On March 15, 1965, while at the Winchester City Jail awaiting trial, Durham signed a third written statement of his involvement in the Double Toll Gate murders. His account of the slayings was again substantially similar to those in his earlier statements, except that, instead of Howard, one George Easter was named as Durham’s accomplice and the actual slayer of the two women. Durham made this statement pursuant to a written agreement with the Commonwealth’s Attorney under which the latter agreed to make certain recommendations regarding sentencing in exchange for Durham’s guilty plea and his cooperation in bringing to justice any others involved in the Double Toll Gate murders.

On March 18, 1965, the Circuit Court of Frederick County permitted Durham to withdraw his earlier pleas of not [1160]*1160guilty and to enter pleas of guilty to the two murder indictments. On June 1, 1965, prior to his presentence hearing, Durham escaped from the Frederick County jail and was recaptured the same day. At his presentence hearing held on June 28, 1965, Durham moved to withdraw his guilty pleas. His motion was granted and he was rearraigned on July 2, 1965, pleading not guilty to both indictments. On July 26, 1965, Durham again attempted to change his pleas to guilty but his motion was this time denied and the case against him for the murder of Mrs. Snow was again set for trial.

In August of 1965, Durham’s two court-appointed attorneys were, with his consent, permitted to withdraw from the case and new counsel was appointed. On November 18, 1965, following a three-day trial in the Circuit Court of Frederick County, a jury found Durham guilty of murdering Mrs. Snow and sentenced him to life imprisonment, which sentence he is now serving. Durham was denied a writ of error by the Supreme Court of Appeals of Virginia. Durham v. Virginia, 207 Va. lxxxiii (1966). The United States Supreme Court denied his petition for a writ of certiorari. 387 U.S. 910, 87 S.Ct. 1694, 18 L.Ed.2d 629 (1967).

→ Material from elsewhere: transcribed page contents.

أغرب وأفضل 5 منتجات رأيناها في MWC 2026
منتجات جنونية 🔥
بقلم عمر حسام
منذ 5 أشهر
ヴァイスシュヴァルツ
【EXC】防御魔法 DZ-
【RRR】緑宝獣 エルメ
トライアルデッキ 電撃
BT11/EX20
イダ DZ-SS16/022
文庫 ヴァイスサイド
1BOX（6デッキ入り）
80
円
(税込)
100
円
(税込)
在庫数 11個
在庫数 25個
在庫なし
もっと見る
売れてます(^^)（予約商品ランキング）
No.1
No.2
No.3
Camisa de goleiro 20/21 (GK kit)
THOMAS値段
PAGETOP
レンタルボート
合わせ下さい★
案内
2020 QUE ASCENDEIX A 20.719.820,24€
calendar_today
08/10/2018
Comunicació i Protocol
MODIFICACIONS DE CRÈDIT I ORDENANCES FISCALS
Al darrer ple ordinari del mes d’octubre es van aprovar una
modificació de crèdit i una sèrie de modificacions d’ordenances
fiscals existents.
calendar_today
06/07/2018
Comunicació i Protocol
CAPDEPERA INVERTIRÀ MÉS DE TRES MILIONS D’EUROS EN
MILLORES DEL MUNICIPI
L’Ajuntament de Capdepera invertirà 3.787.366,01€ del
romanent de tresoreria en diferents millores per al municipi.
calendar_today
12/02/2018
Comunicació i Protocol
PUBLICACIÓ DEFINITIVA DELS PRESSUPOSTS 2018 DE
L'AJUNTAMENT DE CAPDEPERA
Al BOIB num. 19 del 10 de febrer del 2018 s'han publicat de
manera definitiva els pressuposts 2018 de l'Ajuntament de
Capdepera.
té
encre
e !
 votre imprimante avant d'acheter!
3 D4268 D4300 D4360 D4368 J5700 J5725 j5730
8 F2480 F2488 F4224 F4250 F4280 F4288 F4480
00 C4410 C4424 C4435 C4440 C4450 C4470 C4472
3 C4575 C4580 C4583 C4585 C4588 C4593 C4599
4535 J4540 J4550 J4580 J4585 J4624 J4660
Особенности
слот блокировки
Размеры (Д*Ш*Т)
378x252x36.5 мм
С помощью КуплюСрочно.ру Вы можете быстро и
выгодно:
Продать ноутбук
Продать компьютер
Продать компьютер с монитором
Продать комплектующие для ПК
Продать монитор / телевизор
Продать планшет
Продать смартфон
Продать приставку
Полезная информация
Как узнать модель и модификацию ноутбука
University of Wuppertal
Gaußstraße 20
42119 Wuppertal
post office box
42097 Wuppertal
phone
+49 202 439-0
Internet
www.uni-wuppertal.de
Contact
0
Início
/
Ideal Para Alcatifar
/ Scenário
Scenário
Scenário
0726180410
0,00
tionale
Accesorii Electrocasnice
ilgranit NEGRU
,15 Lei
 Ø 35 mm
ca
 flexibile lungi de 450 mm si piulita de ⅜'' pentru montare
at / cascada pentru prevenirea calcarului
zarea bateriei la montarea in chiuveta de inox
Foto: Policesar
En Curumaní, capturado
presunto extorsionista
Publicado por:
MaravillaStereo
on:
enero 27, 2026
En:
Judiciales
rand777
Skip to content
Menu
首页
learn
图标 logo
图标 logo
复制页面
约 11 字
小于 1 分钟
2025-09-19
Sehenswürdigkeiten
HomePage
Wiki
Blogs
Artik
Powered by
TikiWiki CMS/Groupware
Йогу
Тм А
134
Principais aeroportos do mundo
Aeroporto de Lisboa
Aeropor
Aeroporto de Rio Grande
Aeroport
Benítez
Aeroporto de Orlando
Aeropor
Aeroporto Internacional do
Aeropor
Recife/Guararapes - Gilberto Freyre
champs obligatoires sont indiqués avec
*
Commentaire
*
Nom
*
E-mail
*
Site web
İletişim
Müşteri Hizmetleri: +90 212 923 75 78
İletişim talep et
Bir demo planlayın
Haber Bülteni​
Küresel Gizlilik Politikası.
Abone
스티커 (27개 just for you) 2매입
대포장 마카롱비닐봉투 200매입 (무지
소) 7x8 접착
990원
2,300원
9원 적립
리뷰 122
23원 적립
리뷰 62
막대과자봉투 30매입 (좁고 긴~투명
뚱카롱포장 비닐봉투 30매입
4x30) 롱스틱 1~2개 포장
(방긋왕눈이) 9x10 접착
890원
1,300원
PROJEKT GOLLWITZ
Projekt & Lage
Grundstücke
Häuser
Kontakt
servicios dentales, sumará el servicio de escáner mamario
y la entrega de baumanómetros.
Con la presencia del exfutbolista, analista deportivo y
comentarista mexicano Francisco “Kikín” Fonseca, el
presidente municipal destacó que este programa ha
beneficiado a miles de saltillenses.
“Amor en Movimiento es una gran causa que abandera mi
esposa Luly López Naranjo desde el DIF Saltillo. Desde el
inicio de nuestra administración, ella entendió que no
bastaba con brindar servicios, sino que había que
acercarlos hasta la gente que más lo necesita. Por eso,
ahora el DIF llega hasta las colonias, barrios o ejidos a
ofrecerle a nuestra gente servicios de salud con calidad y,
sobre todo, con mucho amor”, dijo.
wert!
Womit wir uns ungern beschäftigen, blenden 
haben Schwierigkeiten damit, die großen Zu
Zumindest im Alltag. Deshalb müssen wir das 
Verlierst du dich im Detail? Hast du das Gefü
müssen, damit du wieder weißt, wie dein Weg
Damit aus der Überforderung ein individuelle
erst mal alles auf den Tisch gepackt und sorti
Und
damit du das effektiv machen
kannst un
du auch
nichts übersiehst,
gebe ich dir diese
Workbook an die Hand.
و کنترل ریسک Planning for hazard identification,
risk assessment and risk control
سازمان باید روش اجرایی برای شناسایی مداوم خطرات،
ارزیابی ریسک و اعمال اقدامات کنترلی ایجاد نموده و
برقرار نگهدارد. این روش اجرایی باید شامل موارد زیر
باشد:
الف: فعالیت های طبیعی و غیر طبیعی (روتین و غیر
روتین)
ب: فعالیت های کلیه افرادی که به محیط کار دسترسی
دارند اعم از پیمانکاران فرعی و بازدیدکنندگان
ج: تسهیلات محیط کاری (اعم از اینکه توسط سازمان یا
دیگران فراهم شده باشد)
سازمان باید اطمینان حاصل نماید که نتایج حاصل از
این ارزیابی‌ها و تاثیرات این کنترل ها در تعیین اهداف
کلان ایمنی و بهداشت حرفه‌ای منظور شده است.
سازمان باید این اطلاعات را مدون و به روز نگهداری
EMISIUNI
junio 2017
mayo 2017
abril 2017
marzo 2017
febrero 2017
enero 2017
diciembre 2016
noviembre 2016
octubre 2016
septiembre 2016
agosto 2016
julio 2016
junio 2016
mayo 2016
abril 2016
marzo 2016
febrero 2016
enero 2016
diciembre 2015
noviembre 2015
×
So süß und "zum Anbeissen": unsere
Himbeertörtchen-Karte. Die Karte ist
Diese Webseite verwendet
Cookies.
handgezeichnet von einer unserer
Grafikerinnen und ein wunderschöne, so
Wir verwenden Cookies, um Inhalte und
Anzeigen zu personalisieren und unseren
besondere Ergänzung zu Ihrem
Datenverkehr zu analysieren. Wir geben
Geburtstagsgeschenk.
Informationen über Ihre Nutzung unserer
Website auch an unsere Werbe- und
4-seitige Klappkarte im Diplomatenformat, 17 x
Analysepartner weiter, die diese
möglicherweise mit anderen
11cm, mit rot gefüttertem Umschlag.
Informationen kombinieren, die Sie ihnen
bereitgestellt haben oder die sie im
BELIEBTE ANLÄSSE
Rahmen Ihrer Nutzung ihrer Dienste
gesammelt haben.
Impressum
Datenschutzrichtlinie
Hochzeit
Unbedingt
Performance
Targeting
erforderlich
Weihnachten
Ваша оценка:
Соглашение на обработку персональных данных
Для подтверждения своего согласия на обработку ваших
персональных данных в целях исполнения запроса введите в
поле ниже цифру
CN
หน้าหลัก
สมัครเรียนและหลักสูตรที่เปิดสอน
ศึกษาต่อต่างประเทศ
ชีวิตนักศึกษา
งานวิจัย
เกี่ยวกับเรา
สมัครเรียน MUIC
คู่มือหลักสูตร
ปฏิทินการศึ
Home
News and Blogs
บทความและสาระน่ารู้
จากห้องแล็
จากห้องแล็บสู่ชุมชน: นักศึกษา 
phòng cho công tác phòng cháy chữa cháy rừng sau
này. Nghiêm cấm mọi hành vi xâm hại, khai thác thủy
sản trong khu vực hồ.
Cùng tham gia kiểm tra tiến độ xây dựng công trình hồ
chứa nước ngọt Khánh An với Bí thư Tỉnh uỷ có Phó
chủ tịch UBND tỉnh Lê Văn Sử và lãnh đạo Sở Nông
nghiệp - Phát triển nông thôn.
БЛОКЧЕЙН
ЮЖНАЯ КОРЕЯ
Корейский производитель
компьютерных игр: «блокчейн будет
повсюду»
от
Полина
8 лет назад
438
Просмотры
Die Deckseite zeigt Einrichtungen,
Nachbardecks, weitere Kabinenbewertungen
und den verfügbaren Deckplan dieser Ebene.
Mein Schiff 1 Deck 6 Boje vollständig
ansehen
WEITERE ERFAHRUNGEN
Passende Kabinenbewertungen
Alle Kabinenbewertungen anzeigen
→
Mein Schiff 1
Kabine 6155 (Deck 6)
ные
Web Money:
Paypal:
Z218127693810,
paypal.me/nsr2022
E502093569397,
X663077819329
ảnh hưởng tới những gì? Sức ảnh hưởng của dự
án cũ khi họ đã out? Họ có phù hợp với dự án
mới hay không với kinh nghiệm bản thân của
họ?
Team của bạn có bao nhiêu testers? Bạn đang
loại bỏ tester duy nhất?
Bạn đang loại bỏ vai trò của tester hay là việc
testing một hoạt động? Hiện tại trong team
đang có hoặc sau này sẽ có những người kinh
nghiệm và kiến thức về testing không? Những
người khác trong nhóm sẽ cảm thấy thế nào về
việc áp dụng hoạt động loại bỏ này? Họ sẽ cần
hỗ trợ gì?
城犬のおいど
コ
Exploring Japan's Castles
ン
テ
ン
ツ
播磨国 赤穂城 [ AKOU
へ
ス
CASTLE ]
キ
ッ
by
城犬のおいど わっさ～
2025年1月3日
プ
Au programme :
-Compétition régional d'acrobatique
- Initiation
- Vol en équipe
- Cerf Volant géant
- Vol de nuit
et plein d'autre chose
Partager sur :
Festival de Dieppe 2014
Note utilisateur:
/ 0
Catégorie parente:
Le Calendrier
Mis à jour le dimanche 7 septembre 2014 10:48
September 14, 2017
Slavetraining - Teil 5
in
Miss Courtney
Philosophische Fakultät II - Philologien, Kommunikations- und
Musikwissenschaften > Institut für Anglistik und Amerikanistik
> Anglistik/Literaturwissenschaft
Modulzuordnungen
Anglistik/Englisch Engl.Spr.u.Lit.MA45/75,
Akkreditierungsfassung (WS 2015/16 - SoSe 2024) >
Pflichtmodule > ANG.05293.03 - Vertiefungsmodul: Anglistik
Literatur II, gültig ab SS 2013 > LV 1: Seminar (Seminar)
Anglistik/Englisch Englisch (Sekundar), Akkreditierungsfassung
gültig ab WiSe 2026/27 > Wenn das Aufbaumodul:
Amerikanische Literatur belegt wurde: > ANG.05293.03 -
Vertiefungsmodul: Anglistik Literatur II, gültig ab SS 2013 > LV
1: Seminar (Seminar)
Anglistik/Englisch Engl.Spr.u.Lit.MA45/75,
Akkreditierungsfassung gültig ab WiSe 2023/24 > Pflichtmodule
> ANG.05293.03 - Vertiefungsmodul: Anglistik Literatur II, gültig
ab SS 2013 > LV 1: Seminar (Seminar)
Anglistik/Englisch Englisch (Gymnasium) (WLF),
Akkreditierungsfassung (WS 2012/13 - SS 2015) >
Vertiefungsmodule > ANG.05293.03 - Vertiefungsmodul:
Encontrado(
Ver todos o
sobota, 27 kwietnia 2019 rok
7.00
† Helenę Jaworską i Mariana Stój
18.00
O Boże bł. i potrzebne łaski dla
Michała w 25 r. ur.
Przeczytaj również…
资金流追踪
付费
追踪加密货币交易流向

By his petition filed here, Durham now seeks relief from his conviction by way of federal habeas corpus, as provided under 28 U.S.C. § 2254. This court appointed two attorneys to represent petitioner and, at Durham’s request, held a hearing ore tenus on his claims on February 26, 1971. Petitioner appeared with his attorneys at the hearing and chose not to testify.

The grounds asserted by Durham as entitling him to relief are as follows:

1. The admission at trial of evidence regarding Durham’s escape from jail pending his trial;
2. The systematic exclusion from the jury of veniremen who expressed conscientious scruples against capital punishment ;
3. Denial of the right to trial by an impartial jury;
4. Prejudicial pretrial publicity;
5. Denial of the right to counsel at interrogations;
6. The admission into evidence of involuntary confessions.

Of the above allegations, the second and fourth have not yet been presented to a Virginia court. Petitioner has not exhausted his state remedies as to them, as required by 28 U.S.C. § 2254(b), and they will not be considered here. The remaining allegations were the subject of Durham’s application to the Virginia Supreme Court of Appeals for a writ of error. Consideration of these follows.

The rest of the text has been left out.